Na de ranch zijn we naar de Orinoco delta gegaan. De Orinoco is de grootste rivier van Venezuela en ook één van de grootste rivieren van Zuid-Amerika. De delta is één groot moeras en jungleachtig gebied. Midden in de jungle sliepen we in prachtige huisjes:
19.

De huisjes bestonden uit een dak (dat afliep tot aan de grond) en aan de voorkant waren wat palmbladeren opgehangen die dienden als deur. De achterkant was volledig open. Gelukkig stond je huisje op een vlonder, want aangezien we niet heel ver meer van de Caribische zee zaten en je dus te maken had met getijden, zou anders je hele huisje onder water lopen iedere nacht. Maar goed, wilde dieren zouden dus zo je huisje binnen kunnen komen als ze zouden willen. Er werden ook regelmatig kaaimannen onder en tussen de huisjes gevonden. Het verbaast je zeker niks dat ik ’s nachts niet zo lekker heb geslapen

21. Zo zag het daar een beetje eruit
Vanaf ons verblijfje hebben we nog een paar boottochtjes gemaakt. De bedoeling was om wilde dieren te gaan spotten, maar helaas: veel meer dan wat wilde aapjes en een paar mooie vogels hebben we niet gezien. Wel een erg mooie zonsondergang.
20.

´s Ochtends werden we wakker met een huisdiertje.
21.

Na deze bijzondere locatie zijn we verder gereden richting de kust.
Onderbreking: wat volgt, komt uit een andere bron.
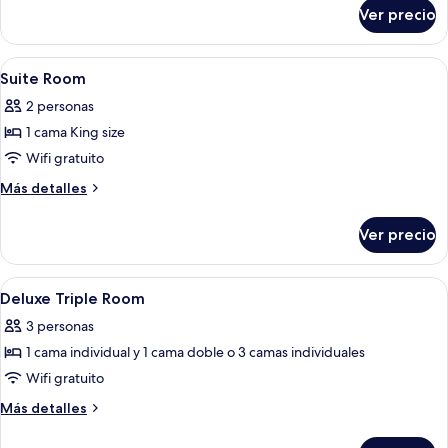
sobre
Ver precio
Habitación
triple
Deluxe
Abrir
Minibar, caja de seguridad en la habita
4
Suite Room
todas
2 personas
las
1 cama King size
fotos
de
Wifi gratuito
Suite
Más
Más detalles
Room
detalles
sobre
Ver precio
Suite
Room
Abrir
Habitación de hotel con cama, mesitas
6
Deluxe Triple Room
todas
3 personas
las
1 cama individual y 1 cama doble o 3 camas individuales
fotos
de
Wifi gratuito
Deluxe
Más
Más detalles
Triple
detalles
sobre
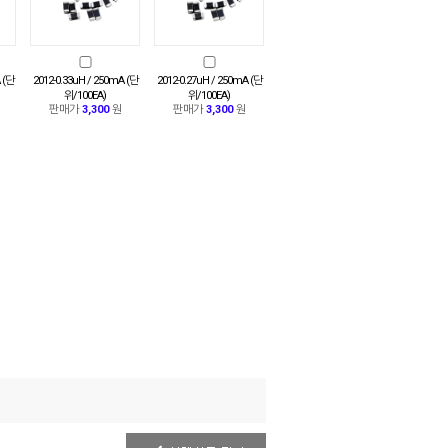
 (단
2012-0.33uH / 250mA (단
2012-0.27uH / 250mA (단
위/100EA)
위/100EA)
판매가
3,300
원
판매가
3,300
원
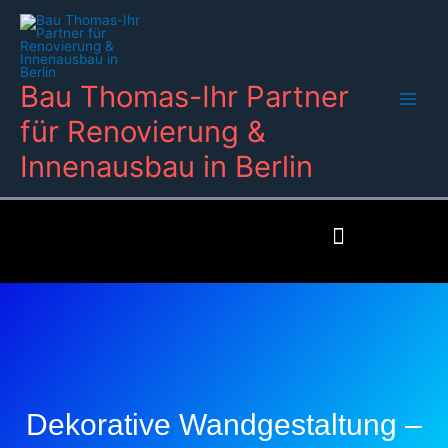
Zum
Inhalt
springen
Bau Thomas-Ihr Partner
für Renovierung &
Innenausbau in Berlin
Dekorative Wandgestaltung –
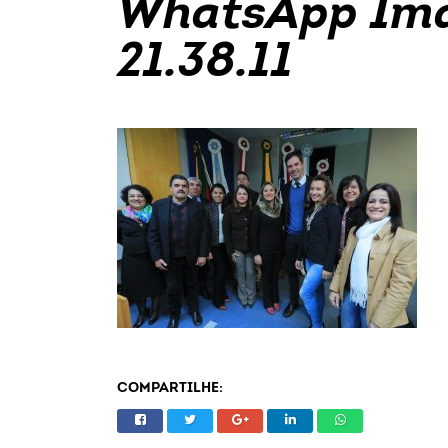
WhatsApp Ima
21.38.11
COMPARTILHE:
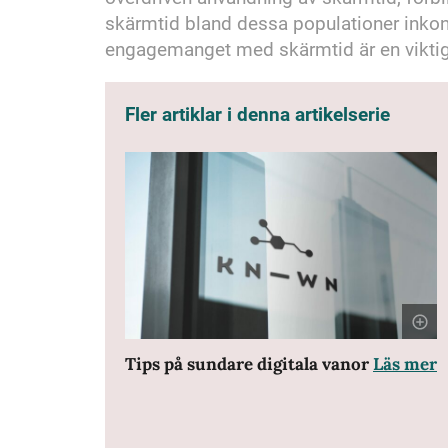
skärmtid bland dessa populationer inkons
engagemanget med skärmtid är en viktig f
Fler artiklar i denna artikelserie
Tips på sundare digitala vanor
Läs mer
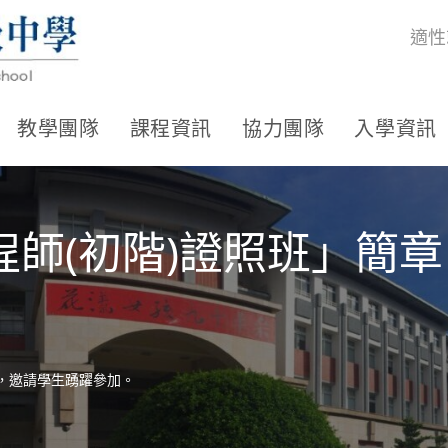
適性
教學團隊
課程資訊
協力團隊
入學資訊
工程師(初階)證照班」簡
章，邀請學生踴躍參加。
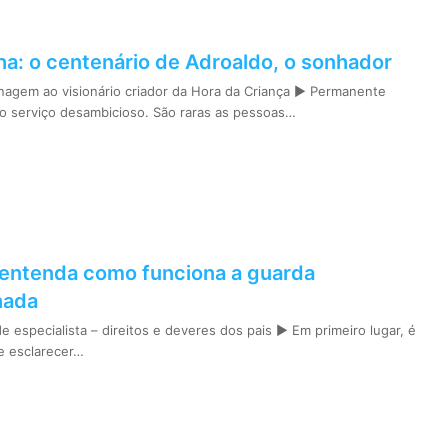
ha: o centenário de Adroaldo, o sonhador
gem ao visionário criador da Hora da Criança ► Permanente
 o serviço desambicioso. São raras as pessoas…
: entenda como funciona a guarda
hada
 especialista – direitos e deveres dos pais ► Em primeiro lugar, é
e esclarecer…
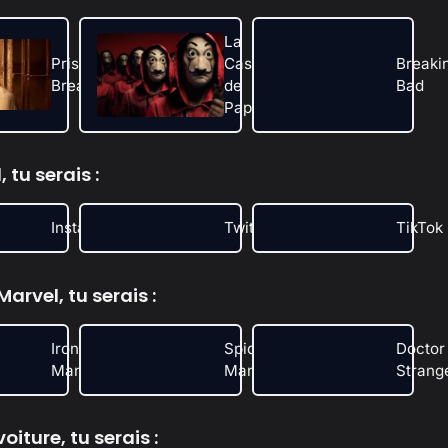
La
Prison
Casa
Breaki
Break
de
Bad
Papel
 tu serais :
Instagram
Twitch
TikTok
arvel, tu serais :
Iron
Spider-
Doctor
Man
Man
Strang
iture, tu serais :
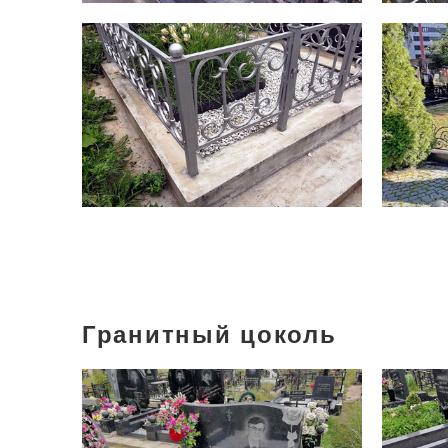
Гранитный цоколь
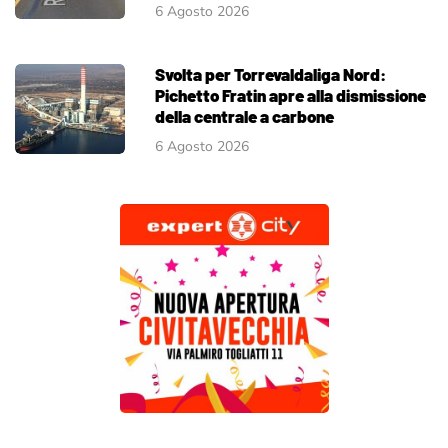
6 Agosto 2026
Svolta per Torrevaldaliga Nord:
Pichetto Fratin apre alla dismissione
della centrale a carbone
6 Agosto 2026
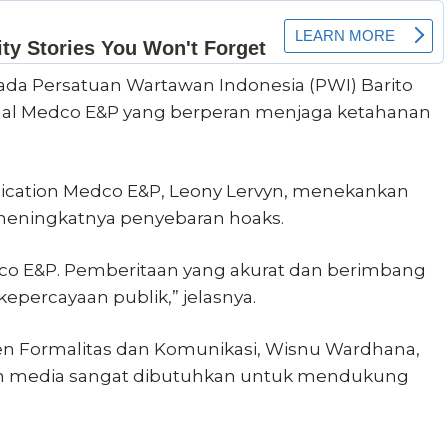
ada Persatuan Wartawan Indonesia (PWI) Barito
nal Medco E&P yang berperan menjaga ketahanan
ication Medco E&P, Leony Lervyn, menekankan
 meningkatnya penyebaran hoaks.
dco E&P. Pemberitaan yang akurat dan berimbang
epercayaan publik,” jelasnya.
en Formalitas dan Komunikasi, Wisnu Wardhana,
an media sangat dibutuhkan untuk mendukung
Hier hebben we nog een middagje op het strand gelegen, zijn we een ochtendje op dolfijnenjacht gegaan, hebben we gesnorkeld en lekker rustig aan gedaan.
Helaas, na 23 dagen was het tijd om weer richting Nederland te gaan. Ondanks alle negatieve verhalen over Venezuela heb ik me nauwelijks onveilig gevoeld!